Results derived from the analysis are more reliable due to the inclusion of measurement error. As there is a large possibility of error while computing the value of a factor in social science, thus usage of the confirmatory factor analysis method in SEM analysis helps in including measurement error for each computed variable to reduce biases.
Simultaneously model could be studied even in the presence of multiple dependent variables. As a single linear or multiple regression analysis equations only provide the facility for testing the relationship of independent variables with only one dependent variable. The process needs to be repeated many times in case of more than one dependent variable and even in case of a large number of independent variables the analysis becomes complicated. SEM analysis overcomes these complexities of regression analysis and helps in running the models with a large number of dependent and independent variables at the same time.
SEM helps in testing the overall fitness of the model even in the presence of multiple relationships. As often the information about the accuracy and validity of the model is difficult to derive in the case of multiple linkages i.e. in the presence of various factors or mediating variables. Thus, SEM analysis by providing the values of absolute fitness, incremental fitness, and parsimonious fitness indexes helps in the verification of the model accuracy.
The simultaneous comparison could be done based on mean, variance, or regression coefficients i.e. as the SEM model enables the analysis of different models at the same time, this comparison between the results of different models could be easily done.

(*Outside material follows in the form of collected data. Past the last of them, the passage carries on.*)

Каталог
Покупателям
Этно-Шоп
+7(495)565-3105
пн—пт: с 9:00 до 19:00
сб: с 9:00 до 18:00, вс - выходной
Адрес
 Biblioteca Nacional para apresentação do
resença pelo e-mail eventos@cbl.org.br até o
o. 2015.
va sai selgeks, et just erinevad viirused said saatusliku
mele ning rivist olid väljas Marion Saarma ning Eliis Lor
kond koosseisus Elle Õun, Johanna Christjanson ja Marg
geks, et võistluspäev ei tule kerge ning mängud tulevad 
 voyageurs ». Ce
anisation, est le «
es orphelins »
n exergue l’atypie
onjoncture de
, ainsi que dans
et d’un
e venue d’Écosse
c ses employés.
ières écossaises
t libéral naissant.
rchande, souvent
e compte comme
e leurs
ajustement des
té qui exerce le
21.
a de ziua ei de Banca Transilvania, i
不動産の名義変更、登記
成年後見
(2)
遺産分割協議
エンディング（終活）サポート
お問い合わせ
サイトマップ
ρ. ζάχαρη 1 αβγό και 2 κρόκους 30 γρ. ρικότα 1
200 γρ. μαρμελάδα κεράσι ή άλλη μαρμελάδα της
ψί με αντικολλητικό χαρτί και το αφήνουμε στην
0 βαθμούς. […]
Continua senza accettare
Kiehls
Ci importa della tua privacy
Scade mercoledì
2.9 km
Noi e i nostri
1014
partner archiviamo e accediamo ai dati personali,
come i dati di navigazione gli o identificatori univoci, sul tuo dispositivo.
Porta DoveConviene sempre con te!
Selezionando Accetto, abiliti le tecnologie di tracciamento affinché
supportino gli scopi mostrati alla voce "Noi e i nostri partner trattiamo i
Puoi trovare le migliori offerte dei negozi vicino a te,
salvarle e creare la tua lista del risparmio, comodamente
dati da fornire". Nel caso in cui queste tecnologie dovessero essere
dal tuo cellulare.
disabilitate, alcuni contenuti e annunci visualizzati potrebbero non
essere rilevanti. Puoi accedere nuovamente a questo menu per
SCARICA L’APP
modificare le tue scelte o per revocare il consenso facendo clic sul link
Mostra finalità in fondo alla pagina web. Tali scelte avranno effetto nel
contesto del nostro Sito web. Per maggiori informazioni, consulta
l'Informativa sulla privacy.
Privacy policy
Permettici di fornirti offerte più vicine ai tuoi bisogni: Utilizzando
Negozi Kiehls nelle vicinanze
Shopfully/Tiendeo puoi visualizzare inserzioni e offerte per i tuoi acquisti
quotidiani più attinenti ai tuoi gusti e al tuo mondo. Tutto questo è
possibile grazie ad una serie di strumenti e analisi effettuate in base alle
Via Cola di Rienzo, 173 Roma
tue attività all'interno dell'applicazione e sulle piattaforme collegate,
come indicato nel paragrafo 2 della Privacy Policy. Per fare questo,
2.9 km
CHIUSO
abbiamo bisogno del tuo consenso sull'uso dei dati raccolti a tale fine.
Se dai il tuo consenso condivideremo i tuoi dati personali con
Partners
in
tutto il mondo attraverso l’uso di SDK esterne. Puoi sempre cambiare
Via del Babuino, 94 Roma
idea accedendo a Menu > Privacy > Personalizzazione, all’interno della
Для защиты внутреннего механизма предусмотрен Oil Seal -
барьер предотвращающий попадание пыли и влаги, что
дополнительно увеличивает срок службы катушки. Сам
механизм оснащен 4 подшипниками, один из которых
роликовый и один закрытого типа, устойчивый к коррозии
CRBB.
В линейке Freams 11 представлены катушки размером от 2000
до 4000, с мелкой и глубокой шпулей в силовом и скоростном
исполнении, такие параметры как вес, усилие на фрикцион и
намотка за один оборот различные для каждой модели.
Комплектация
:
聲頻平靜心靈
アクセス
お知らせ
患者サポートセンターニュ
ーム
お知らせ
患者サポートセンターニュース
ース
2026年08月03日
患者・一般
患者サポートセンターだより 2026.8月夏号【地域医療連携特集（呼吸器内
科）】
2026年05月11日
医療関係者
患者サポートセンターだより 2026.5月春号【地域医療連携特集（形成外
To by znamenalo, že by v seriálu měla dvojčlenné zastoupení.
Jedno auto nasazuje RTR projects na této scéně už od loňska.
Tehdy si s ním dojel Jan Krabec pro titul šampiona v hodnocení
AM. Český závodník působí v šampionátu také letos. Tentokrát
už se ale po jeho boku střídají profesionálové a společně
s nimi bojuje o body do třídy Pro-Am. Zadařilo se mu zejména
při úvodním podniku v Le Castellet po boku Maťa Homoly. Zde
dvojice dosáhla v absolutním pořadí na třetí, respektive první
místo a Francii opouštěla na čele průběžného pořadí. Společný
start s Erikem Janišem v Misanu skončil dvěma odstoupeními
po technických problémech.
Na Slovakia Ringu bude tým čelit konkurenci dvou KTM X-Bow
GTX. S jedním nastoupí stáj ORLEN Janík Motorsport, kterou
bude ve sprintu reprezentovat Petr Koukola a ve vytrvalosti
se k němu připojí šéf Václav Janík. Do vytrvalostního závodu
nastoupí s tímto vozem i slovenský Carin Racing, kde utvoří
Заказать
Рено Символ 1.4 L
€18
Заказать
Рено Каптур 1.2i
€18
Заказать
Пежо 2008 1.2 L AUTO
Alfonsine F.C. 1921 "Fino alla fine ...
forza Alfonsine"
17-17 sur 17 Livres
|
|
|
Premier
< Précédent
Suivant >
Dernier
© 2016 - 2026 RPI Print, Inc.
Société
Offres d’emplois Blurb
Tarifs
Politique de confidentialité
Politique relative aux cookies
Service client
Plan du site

Limitations of the SEM analysis

Despite being a powerful statistical analysis technique, there are certain disadvantages to the usage of SEM analysis. Issues raised in having an SEM analysis are listed below:

The focus of the model is on the prediction of the causal relationship between the variables i.e. derivation of the hypothesis testing result. The non-experimental data stating the correlation between the variables are converted into the model representing causal linkage.
Numerous modifications could be done in order to attain the appropriate value of index i.e. NNFI or chi-square.
Though the assumptions are flexible but still the technicality and complexity of the assumptions prohibit the first-generation usage of SEM analysis.

Software packages that support SEM analysis

Software packages under which SEM analysis could be performed are:

AMOS (commonly used)
LISREL (Traditional method)
EQS (used with a small sample)
Mplus (used in case sample is not enough)
R
Mx
SEPATH
CALIS

References

Malkanthie, A. (2015) ‘The Basic Concepts of Structural Equation Modeling’, Lap Lambert Academic Publishing, 1(January), p. 55. doi: 10.13140/RG.2.1.1960.4647.